• TASK TO COMPLETE: Lines that contain "работодателей" are to be copied from the material, every one of them.

(INFORMATION PROVIDED)

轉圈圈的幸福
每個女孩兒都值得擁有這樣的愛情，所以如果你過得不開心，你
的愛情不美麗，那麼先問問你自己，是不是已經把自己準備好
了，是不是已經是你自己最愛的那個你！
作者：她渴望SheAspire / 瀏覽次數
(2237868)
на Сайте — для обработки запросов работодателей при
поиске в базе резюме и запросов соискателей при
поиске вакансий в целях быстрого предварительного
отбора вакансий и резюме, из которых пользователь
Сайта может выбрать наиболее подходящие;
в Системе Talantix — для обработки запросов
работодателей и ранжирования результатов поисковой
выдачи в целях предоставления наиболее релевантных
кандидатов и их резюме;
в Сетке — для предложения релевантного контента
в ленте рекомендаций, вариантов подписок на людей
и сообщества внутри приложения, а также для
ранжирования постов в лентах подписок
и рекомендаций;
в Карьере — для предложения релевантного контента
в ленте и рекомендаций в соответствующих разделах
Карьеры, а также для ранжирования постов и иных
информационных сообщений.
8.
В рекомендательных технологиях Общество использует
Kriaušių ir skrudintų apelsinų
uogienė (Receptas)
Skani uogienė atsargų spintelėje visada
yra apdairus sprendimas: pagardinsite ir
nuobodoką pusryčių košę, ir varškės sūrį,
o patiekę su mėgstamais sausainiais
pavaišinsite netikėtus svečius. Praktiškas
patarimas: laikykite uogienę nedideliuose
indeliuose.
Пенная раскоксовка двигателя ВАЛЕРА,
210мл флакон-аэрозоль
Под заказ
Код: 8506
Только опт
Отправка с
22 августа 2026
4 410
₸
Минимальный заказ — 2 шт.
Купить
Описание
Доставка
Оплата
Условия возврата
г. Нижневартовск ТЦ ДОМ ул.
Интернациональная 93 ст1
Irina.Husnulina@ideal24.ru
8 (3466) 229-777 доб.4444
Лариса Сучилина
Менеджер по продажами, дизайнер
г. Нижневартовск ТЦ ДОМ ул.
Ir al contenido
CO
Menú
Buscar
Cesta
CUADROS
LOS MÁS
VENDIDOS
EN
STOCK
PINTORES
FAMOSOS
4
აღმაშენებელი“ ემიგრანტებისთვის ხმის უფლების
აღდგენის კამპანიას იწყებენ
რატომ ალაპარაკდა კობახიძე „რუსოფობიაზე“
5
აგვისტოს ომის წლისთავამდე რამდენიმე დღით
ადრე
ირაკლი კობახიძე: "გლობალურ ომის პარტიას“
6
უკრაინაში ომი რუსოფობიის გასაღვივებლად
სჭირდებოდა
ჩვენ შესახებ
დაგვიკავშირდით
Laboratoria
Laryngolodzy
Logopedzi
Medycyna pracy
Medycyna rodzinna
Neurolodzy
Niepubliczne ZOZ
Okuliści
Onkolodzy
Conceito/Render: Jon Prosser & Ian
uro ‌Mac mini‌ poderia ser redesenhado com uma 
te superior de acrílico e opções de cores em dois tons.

(End INFORMATION PROVIDED)

• OUTPUT:
на Сайте — для обработки запросов работодателей при
работодателей и ранжирования результатов поисковой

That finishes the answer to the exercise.